2.3. Statistical analyses
2.3.1. Descriptive data
We present descriptive data for all baseline and outcome variables assessed in this study in both treatment groups with continuous variables presented as medians with interquartile ranges (IQRs) and full ranges, and binary and categorical variables presented as numbers with percentages.
2.3.2. Heterogeneity in treatment effects
We assessed HTE using frequentist analyses without adjustment according to the following four baseline characteristics:
Age (years)
Weight (kg)
- Category of respiratory failure on a 1–6‐point scale defined as follows:
- Open system, low oxygen flow (oxygen flow rate ≤ median oxygen flow rate in all patients on open systems).

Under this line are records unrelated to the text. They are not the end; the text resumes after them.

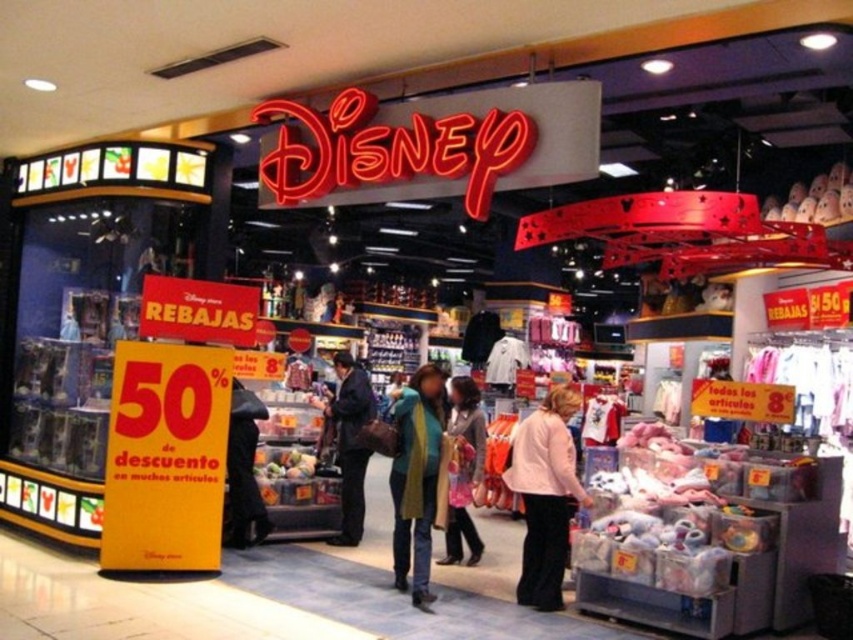 Question: Is pink fabric jacket at lower center above dark blue jeans at center?

Choices:
 (A) yes
 (B) no

Answer: (B)

Question: Does pink fabric jacket at lower center have a larger size compared to dark blue jeans at center?

Choices:
 (A) yes
 (B) no

Answer: (B)

Question: Which object appears farthest from the camera in this image?

Choices:
 (A) dark blue jeans at center
 (B) light pink fabric jacket at center
 (C) pink fabric jacket at lower center
 (D) green knitted scarf at center

Answer: (A)

Question: In this image, where is green knitted scarf at center located relative to dark blue jeans at center?

Choices:
 (A) above
 (B) below

Answer: (B)

Question: Which object is closer to the camera taking this photo?

Choices:
 (A) light pink fabric jacket at center
 (B) green knitted scarf at center

Answer: (B)

Question: Which of the following is the farthest from the observer?

Choices:
 (A) (473, 547)
 (B) (409, 476)
 (C) (517, 595)
 (D) (345, 465)

Answer: (D)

- Open system, high oxygen flow (oxygen flow rate > median oxygen flow rate).
- NIV/CPAP, low fraction of inspired oxygen (FiO2; FiO2 ≤ median FiO2 in all patients on closed systems).
- NIV/CPAP, high FiO2 (FiO2 > median FiO2).
- Invasive mechanical ventilation, low FiO2 (defined as above).
- Invasive mechanical ventilation, high FiO2 (defined as above).
Number of comorbidities (diabetes mellitus, ischemic heart disease or heart failure, chronic obstructive pulmonary disease or immunosuppression within 3 months prior to randomisation) on a 1–4‐point scale with patients with three or four comorbidities analysed in the same category as only one patient had all four comorbidities.
In addition, we assessed HTE according to the baseline predicted risk of 90‐day mortality using an internal prediction model developed in the control group (6 mg) as described below.
2.3.3. Analytical strategy
We assessed HTE on the continuous scale for age, weight and predicted mortality risk using generalised additive models (linear/logistic regressions, respectively, for the two outcomes) with cubic regression splines, fixed degrees of freedom and five knots at the 5, 27.5, 50, 77.5 and 95 percentiles. 15 , 18 Primary models included treatment and a smooth‐by‐treatment allocation separately for each characteristic assessed with likelihood ratio tests used to assess the treatment‐by‐baseline variable‐interaction by comparing the full models to models only including treatment and a smooth transformation of the variable of interest not stratified by treatment allocation.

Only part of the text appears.